## INFORMATION:
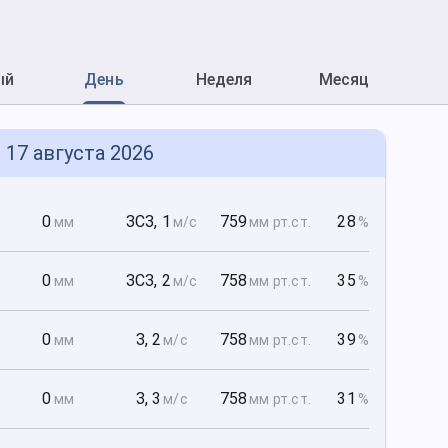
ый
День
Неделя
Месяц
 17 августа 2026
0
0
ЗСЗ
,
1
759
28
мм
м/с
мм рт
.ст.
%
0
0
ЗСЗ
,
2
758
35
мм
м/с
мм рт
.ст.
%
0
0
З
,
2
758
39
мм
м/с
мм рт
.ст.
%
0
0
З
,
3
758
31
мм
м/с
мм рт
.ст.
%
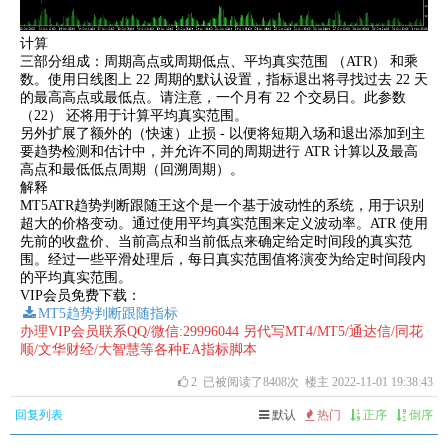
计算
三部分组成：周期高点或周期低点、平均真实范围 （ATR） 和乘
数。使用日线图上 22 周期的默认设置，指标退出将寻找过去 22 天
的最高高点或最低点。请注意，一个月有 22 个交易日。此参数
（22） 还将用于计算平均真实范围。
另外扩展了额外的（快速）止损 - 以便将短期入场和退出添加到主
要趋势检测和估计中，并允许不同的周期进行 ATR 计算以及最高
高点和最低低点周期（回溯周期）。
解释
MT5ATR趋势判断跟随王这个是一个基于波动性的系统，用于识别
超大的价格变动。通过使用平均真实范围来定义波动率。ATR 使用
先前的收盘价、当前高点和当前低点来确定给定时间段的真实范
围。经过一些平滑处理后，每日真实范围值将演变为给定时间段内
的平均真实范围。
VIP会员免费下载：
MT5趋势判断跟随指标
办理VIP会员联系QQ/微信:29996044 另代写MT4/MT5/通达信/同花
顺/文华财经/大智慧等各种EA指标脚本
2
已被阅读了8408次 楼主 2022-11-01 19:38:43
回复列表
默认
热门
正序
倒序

==

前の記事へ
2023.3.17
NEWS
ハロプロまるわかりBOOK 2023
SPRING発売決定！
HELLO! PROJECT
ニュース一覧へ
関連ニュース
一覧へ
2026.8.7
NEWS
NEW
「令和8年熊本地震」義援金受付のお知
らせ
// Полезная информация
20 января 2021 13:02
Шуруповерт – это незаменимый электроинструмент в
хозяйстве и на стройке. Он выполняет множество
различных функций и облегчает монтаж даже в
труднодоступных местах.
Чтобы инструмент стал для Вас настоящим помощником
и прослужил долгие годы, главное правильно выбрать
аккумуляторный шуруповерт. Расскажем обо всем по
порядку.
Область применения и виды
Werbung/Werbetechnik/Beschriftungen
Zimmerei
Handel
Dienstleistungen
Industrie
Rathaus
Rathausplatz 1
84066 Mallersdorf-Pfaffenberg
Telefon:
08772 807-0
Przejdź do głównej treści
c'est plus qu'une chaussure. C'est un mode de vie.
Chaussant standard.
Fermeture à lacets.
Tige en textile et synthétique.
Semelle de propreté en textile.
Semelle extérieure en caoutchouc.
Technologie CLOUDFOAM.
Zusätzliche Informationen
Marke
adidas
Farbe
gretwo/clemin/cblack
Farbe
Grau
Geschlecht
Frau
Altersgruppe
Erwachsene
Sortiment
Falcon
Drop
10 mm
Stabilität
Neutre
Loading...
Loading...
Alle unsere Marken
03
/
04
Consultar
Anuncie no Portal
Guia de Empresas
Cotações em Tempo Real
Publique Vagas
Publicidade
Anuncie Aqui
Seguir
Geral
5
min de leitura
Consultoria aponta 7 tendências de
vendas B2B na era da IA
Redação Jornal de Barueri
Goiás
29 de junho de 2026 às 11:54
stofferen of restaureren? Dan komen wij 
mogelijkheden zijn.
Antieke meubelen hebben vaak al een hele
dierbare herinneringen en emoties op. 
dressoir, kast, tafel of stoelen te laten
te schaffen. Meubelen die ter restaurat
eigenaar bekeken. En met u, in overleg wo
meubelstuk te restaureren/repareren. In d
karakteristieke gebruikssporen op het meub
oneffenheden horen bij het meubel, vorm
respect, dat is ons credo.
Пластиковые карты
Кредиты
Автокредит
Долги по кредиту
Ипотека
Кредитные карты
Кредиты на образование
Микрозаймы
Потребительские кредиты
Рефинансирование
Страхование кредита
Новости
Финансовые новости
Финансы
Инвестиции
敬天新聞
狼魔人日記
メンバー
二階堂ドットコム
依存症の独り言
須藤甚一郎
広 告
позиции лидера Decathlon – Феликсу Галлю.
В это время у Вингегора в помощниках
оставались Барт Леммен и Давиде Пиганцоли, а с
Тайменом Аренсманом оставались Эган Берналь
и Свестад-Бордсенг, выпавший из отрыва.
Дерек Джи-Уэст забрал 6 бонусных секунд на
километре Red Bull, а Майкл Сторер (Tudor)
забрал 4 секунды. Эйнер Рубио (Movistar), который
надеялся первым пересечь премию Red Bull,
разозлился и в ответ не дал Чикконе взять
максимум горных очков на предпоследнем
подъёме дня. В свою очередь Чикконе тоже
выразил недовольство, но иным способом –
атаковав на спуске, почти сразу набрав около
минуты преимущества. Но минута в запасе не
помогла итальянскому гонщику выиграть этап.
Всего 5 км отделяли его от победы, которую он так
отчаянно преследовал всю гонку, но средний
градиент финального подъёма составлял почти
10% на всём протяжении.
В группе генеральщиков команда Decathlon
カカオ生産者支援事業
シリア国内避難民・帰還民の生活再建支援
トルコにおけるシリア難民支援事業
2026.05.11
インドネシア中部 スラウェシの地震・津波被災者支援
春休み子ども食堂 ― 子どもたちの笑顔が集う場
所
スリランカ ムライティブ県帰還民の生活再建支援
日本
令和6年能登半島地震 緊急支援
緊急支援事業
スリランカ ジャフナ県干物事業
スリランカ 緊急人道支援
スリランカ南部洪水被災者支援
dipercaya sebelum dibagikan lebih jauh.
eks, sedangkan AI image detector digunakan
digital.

--

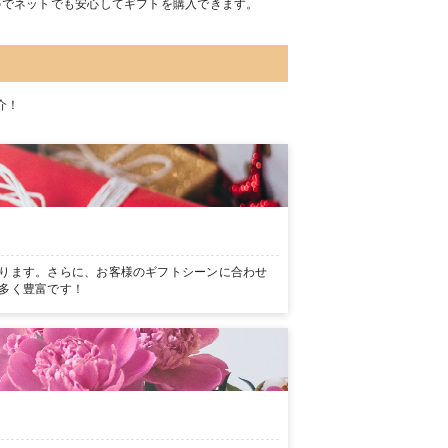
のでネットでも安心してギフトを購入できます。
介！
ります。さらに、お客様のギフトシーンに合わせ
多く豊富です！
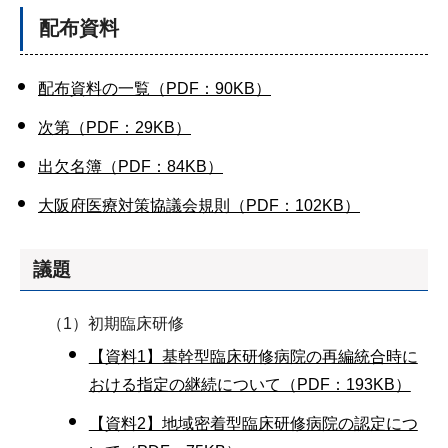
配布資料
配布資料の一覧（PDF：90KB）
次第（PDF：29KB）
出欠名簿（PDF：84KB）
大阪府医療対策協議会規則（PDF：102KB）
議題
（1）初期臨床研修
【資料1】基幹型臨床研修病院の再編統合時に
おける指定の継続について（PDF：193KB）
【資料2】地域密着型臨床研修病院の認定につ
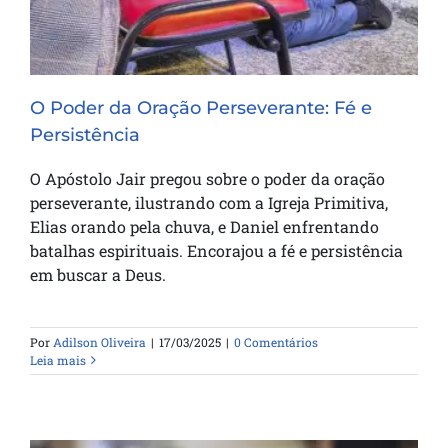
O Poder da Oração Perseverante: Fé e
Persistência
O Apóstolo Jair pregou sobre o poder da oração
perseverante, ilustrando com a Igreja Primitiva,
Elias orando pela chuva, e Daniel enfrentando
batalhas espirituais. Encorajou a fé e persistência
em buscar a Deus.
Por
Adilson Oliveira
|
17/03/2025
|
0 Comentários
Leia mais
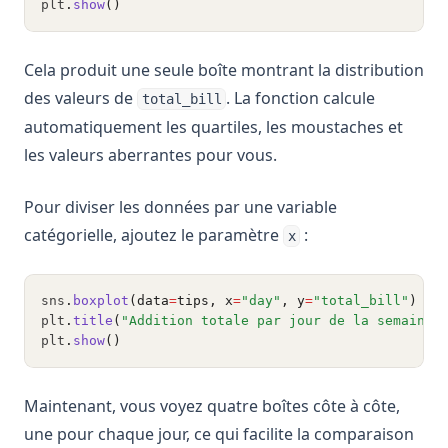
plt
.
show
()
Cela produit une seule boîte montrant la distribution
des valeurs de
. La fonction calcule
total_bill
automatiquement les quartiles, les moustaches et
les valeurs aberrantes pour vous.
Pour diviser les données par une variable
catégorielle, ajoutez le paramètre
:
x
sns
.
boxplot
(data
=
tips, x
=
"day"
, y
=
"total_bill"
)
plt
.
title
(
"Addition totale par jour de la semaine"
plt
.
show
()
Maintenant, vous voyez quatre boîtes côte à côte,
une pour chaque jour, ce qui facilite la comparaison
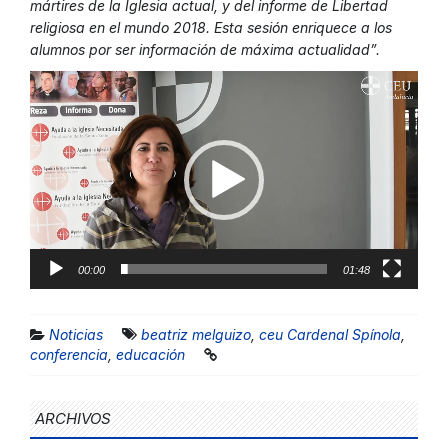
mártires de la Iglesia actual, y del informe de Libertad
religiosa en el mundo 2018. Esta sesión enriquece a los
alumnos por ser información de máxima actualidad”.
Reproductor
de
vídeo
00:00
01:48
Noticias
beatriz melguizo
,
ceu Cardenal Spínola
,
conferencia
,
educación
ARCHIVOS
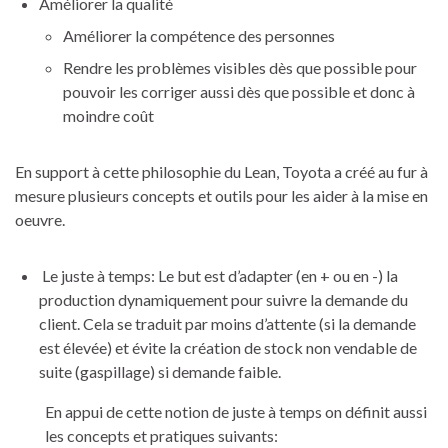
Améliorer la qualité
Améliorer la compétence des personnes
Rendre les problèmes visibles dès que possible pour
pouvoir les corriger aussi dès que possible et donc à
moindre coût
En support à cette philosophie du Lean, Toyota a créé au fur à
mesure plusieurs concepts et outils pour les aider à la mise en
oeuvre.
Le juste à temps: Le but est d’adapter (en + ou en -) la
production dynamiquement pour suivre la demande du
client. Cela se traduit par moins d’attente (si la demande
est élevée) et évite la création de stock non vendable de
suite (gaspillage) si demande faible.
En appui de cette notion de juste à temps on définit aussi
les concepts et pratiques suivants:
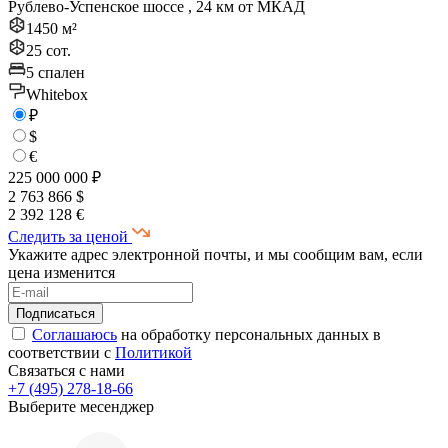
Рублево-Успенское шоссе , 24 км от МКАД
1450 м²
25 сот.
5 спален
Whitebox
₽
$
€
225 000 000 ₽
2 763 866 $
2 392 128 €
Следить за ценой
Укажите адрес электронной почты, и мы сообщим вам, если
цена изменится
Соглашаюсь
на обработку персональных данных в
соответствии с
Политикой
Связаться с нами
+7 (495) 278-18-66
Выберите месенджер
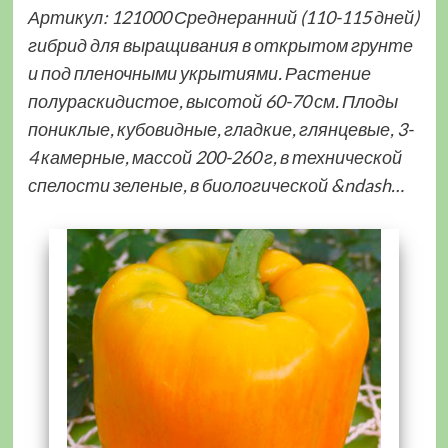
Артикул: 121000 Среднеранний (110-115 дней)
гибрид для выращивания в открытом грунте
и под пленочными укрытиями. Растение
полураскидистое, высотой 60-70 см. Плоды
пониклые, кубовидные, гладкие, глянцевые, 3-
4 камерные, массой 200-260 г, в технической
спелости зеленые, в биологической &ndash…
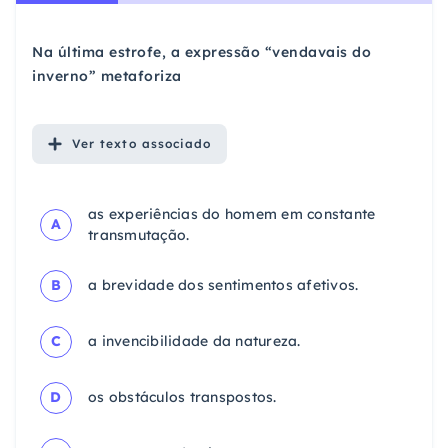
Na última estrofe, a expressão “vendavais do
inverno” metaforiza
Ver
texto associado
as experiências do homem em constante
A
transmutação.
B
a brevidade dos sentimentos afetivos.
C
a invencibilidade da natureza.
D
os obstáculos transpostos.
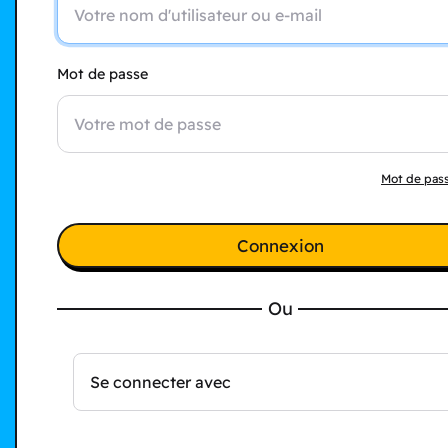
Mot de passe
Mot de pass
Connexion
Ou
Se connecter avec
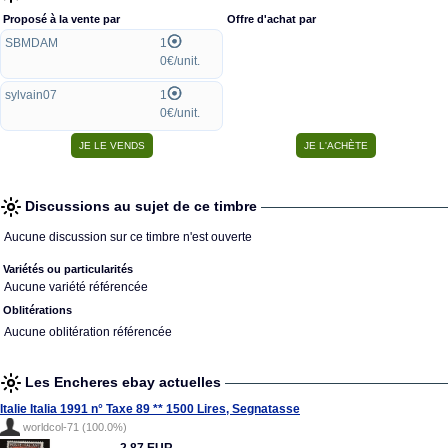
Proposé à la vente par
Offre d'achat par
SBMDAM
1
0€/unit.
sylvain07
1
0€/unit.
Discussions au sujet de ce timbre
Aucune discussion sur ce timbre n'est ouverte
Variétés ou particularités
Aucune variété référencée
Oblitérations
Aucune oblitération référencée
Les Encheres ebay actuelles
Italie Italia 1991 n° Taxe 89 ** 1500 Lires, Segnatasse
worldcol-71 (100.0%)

## WORK INSTRUCTIONS:
Of the entries listed above, reproduce only the lines starting at the line containing "oneffenheden horen bij het meubel, vorm" and ending at the line containing "10% на всём протяжении.". Include both, exactly as they stand.

## THE COMPLETED TASK:
oneffenheden horen bij het meubel, vorm
respect, dat is ons credo.
Пластиковые карты
Кредиты
Автокредит
Долги по кредиту
Ипотека
Кредитные карты
Кредиты на образование
Микрозаймы
Потребительские кредиты
Рефинансирование
Страхование кредита
Новости
Финансовые новости
Финансы
Инвестиции
敬天新聞
狼魔人日記
メンバー
二階堂ドットコム
依存症の独り言
須藤甚一郎
広 告
позиции лидера Decathlon – Феликсу Галлю.
В это время у Вингегора в помощниках
оставались Барт Леммен и Давиде Пиганцоли, а с
Тайменом Аренсманом оставались Эган Берналь
и Свестад-Бордсенг, выпавший из отрыва.
Дерек Джи-Уэст забрал 6 бонусных секунд на
километре Red Bull, а Майкл Сторер (Tudor)
забрал 4 секунды. Эйнер Рубио (Movistar), который
надеялся первым пересечь премию Red Bull,
разозлился и в ответ не дал Чикконе взять
максимум горных очков на предпоследнем
подъёме дня. В свою очередь Чикконе тоже
выразил недовольство, но иным способом –
атаковав на спуске, почти сразу набрав около
минуты преимущества. Но минута в запасе не
помогла итальянскому гонщику выиграть этап.
Всего 5 км отделяли его от победы, которую он так
отчаянно преследовал всю гонку, но средний
градиент финального подъёма составлял почти
10% на всём протяжении.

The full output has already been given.